PFCs are not regulated. Instead, they were tested by the U.S. Environmental Protection Agency (EPA) between 2013 and 2015 as part of the Unregulated Contaminant Monitoring Rule. In May 2016, the EPA issued a new drinking water lifetime health advisory for PFOS and PFOA of 70 parts per trillion. It warned that exposure to elevated levels of these compounds, which accumulate over one’s lifetime, can lead to a number of health problems including testicular cancer, kidney cancer, ulcerative colitis, thyroid disease, high cholesterol and pregnancy-induced hypertensions.

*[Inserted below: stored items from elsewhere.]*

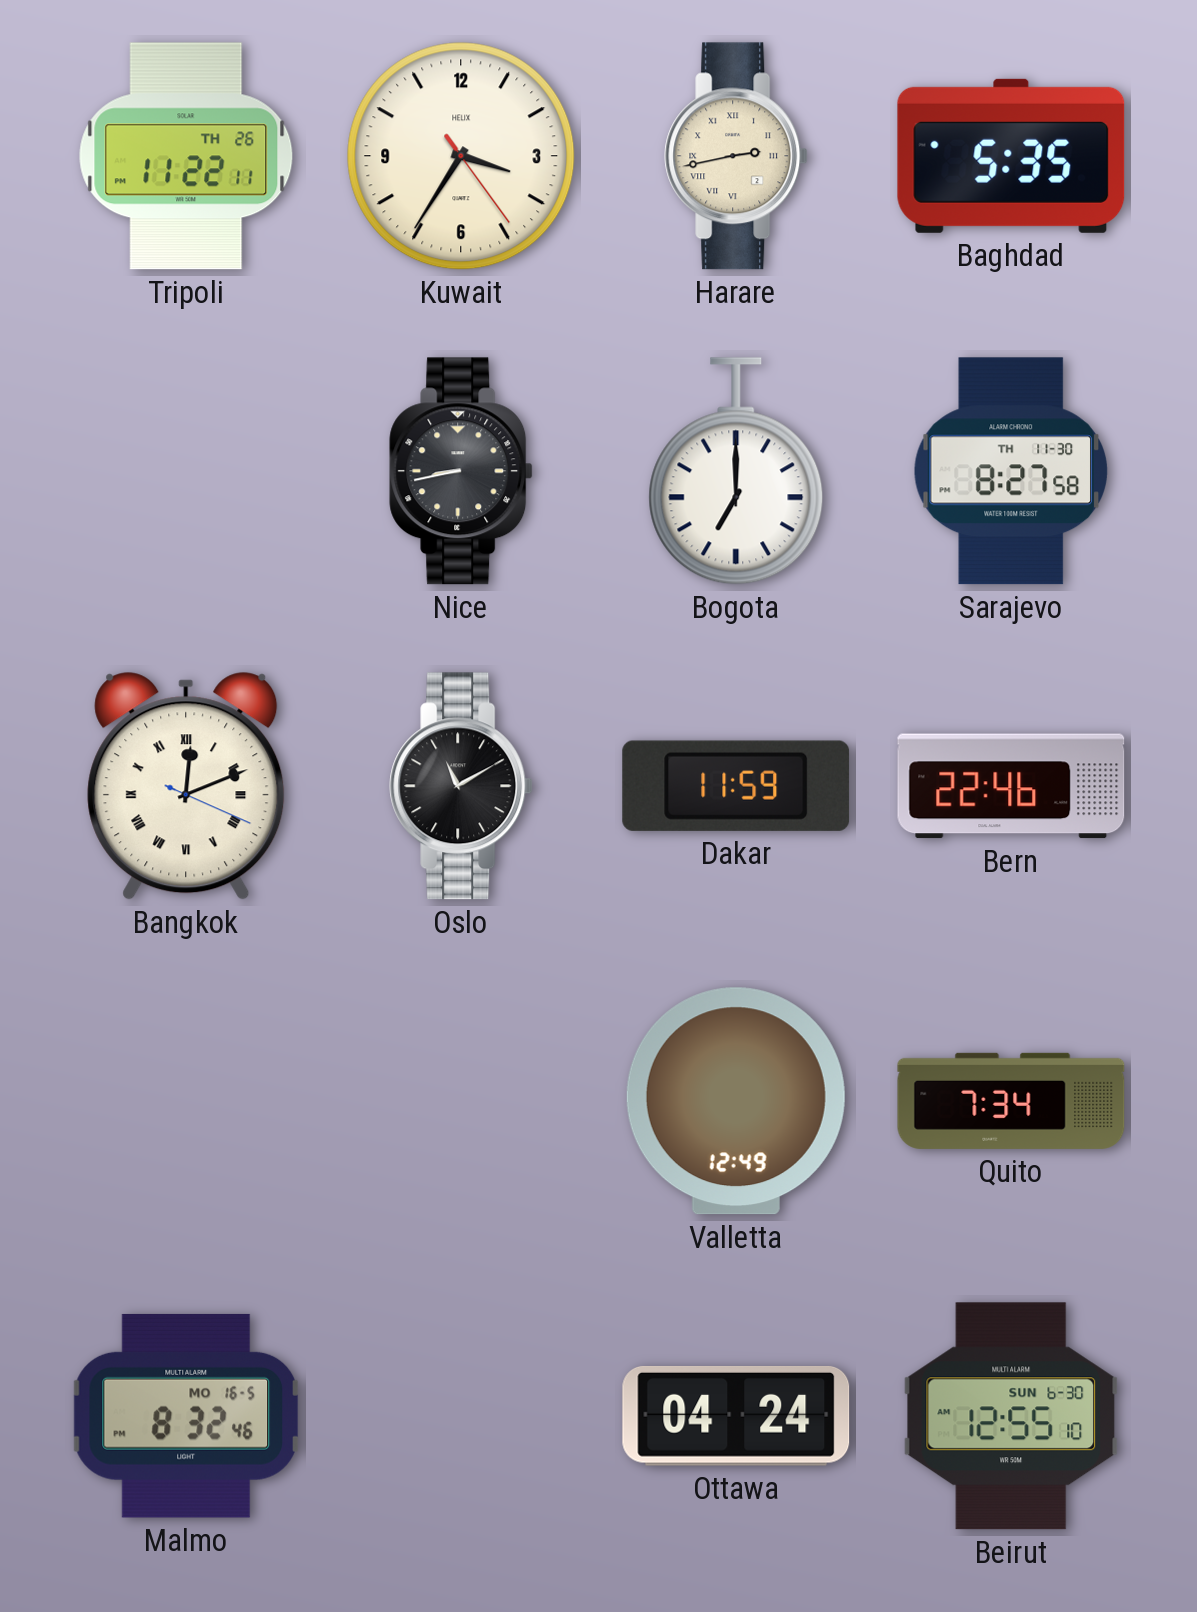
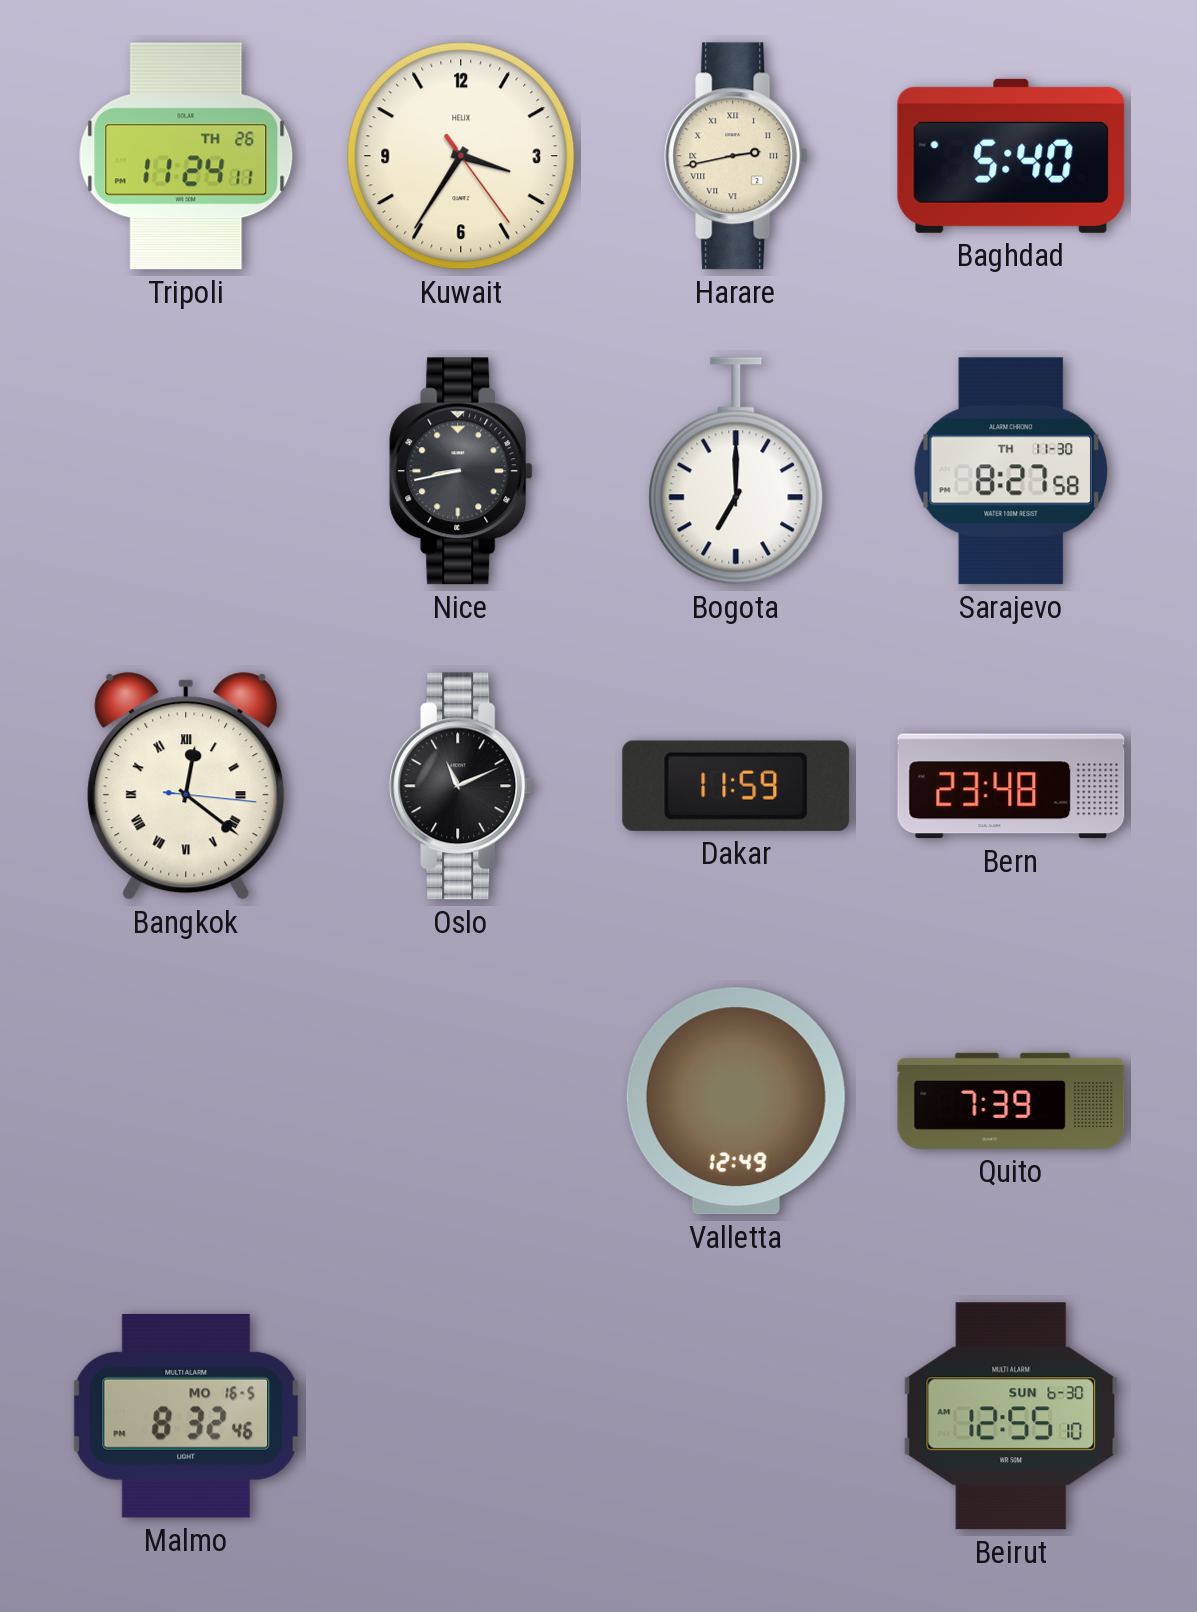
Tripoli: 11:22 -> 11:24
Baghdad: 5:35 -> 5:40
Bangkok: 12:11 -> 12:21
Oslo: 11:10 -> 11:11
Bern: 22:46 -> 23:48
Quito: 7:34 -> 7:39
Ottawa: 04:24 -> none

According to the study, sources of the contamination include military bases, airports, industrial facilities, and civilian firefighting stations. Industrial sites operated by corporations like 3M and DuPont have been sued for discharging these chemicals into bodies of water that serve as the water supply for communities. Contamination from military bases, airports, and firefighting stations has been attributed to the use of aqueous film forming foam, which was used as an effective fire suppressant to combat fuel fires.
Although the report sheds much needed light on this problem, it is limited by the EPA testing, which only included water systems serving more than 10,000 people. Thus, the extent of the contamination of smaller water systems and private wells is unknown unless those parties conducted their own testing. Fortunately, more communities have become aware and are testing their supplies to ensure the safety of their drinking water.